— Aim of the exercise —
Take the material below and output exactly the run of lines from the one containing "implică dinți falși, interpretările" down to the one containing "platformă de referință", with both included.

┌─ Input records

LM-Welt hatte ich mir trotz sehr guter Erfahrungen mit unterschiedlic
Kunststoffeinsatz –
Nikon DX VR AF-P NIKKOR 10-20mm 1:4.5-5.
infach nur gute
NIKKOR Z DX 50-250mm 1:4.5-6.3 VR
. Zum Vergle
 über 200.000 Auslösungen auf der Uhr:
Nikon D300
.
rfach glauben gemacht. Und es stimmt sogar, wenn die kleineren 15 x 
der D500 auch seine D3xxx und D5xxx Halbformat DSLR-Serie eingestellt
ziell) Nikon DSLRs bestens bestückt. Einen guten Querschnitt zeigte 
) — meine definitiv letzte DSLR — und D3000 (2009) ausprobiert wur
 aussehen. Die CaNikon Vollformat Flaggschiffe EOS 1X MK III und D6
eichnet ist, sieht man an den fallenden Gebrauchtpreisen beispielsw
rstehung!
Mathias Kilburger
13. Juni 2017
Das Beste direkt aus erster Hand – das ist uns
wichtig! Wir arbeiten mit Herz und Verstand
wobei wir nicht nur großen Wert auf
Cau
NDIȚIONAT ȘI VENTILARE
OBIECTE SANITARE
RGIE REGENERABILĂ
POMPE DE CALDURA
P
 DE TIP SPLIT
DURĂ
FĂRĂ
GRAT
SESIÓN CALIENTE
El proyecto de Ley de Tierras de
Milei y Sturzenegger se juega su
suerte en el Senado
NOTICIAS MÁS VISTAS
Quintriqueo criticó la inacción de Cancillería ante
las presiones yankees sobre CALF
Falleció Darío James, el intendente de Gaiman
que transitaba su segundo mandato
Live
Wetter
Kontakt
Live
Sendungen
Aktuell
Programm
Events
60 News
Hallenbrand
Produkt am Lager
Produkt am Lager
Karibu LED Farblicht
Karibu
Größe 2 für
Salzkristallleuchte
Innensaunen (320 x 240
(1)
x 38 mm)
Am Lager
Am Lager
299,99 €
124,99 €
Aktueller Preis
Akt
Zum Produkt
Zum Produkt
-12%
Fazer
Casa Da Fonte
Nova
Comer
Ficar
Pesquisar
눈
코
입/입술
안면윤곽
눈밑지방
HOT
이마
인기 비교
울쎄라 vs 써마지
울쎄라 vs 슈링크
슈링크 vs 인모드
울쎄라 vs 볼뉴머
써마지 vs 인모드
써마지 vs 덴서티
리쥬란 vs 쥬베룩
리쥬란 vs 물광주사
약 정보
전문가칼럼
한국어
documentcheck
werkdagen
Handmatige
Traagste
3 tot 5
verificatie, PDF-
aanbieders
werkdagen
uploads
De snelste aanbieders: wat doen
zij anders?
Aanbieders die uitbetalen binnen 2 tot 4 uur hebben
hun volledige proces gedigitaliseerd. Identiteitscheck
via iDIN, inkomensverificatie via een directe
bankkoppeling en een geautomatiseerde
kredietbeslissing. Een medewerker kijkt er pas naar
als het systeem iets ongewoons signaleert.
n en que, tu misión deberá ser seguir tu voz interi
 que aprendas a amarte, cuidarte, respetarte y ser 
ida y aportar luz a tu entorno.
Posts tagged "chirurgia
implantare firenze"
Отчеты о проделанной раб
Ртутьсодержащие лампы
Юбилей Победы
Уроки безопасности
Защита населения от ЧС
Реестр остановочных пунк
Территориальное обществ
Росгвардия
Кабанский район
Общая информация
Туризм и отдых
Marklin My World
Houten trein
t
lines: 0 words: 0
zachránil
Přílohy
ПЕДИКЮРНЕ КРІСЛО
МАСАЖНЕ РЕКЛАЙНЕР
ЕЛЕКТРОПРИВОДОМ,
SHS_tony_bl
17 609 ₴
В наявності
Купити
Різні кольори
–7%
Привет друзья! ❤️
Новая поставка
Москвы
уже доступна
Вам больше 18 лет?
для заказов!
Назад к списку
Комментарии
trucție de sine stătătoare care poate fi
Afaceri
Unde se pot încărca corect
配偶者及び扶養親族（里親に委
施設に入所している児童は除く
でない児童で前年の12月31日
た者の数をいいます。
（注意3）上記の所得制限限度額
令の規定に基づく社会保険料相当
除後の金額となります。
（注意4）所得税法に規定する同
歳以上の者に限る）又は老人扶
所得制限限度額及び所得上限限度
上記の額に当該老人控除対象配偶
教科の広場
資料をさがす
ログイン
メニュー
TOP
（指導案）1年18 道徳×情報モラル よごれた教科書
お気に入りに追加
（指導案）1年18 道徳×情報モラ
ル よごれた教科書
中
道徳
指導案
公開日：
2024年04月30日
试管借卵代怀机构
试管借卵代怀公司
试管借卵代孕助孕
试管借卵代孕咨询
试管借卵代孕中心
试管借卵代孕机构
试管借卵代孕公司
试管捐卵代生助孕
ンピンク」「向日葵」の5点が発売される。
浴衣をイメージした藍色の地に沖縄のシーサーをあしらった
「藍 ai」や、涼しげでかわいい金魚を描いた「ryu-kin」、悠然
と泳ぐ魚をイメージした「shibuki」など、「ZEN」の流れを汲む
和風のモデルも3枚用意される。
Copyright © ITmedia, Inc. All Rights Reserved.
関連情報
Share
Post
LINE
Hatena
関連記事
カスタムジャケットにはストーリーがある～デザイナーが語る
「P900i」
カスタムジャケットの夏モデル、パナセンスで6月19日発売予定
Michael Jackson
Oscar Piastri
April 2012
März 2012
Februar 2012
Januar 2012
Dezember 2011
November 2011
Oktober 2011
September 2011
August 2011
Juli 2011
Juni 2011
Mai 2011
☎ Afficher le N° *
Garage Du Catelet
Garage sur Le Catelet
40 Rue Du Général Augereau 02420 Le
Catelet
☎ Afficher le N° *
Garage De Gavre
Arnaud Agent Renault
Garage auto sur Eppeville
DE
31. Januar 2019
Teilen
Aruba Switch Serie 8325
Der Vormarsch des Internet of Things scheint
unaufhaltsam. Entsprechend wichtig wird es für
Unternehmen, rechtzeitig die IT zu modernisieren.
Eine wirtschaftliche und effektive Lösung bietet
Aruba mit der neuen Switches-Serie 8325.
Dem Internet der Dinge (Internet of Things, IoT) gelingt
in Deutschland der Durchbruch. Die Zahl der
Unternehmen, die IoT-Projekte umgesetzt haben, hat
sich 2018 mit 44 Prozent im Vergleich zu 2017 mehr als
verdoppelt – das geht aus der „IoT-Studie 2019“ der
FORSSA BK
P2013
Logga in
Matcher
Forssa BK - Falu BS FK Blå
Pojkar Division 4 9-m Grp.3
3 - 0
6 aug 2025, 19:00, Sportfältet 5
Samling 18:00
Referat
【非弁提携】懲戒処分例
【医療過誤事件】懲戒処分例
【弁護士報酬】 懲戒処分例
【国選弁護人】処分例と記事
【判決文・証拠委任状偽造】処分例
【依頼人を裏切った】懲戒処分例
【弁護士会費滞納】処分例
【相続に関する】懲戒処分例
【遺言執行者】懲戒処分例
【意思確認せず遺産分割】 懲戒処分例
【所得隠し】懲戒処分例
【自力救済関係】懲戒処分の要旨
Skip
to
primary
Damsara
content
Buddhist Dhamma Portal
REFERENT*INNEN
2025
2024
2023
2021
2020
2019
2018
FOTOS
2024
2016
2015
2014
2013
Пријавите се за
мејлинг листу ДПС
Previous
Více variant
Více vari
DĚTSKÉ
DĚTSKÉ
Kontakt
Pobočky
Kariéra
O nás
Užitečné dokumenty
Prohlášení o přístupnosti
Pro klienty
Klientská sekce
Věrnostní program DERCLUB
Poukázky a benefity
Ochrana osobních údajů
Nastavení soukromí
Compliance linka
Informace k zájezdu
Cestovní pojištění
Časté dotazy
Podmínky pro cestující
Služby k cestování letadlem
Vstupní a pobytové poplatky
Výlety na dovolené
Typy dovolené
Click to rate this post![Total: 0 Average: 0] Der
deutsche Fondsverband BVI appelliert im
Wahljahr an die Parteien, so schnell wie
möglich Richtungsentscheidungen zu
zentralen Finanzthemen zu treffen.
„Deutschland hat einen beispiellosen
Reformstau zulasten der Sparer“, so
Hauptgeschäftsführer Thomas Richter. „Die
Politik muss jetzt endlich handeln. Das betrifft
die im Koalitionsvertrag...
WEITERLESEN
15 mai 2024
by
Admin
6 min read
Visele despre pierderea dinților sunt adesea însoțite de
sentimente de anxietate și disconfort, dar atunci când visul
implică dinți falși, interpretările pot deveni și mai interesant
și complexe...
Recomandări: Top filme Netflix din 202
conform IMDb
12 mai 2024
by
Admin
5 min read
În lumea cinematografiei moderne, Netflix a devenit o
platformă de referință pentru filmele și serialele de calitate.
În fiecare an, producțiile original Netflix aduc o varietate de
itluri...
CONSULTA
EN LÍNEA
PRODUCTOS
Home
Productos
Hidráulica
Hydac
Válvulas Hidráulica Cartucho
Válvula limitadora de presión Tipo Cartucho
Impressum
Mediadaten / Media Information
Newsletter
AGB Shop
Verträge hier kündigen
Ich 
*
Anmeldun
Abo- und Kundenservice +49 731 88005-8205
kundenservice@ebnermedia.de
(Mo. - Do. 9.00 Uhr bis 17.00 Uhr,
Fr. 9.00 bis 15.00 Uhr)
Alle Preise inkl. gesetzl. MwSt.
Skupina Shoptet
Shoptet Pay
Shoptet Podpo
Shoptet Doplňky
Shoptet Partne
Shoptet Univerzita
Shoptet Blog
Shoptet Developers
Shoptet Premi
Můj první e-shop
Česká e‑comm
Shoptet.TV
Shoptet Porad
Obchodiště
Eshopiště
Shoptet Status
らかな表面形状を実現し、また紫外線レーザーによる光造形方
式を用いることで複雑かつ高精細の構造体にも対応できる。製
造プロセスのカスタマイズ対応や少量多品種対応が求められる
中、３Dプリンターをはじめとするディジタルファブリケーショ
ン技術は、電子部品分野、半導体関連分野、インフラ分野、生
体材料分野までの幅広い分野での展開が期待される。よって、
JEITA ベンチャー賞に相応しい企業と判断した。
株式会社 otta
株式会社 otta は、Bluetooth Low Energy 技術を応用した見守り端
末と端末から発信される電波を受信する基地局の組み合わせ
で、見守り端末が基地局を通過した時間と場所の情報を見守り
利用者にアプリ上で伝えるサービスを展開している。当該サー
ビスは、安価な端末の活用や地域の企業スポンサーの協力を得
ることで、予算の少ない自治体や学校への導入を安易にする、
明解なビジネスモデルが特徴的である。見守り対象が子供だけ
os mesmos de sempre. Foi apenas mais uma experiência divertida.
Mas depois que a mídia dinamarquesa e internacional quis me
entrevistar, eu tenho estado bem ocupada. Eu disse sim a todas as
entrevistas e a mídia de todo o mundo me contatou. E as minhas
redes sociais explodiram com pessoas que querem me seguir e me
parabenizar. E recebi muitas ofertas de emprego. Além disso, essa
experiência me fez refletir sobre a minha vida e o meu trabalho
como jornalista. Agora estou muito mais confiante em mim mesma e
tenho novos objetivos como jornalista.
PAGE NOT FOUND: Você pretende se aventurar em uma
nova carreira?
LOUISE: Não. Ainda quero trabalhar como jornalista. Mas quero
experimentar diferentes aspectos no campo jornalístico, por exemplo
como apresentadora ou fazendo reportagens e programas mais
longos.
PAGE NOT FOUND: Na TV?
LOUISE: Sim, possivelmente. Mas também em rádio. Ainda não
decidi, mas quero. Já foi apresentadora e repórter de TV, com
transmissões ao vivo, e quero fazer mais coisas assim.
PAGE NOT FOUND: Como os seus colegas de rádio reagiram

└─

— Reply to the exercise —
implică dinți falși, interpretările pot deveni și mai interesant
și complexe...
Recomandări: Top filme Netflix din 202
conform IMDb
12 mai 2024
by
Admin
5 min read
În lumea cinematografiei moderne, Netflix a devenit o
platformă de referință pentru filmele și serialele de calitate.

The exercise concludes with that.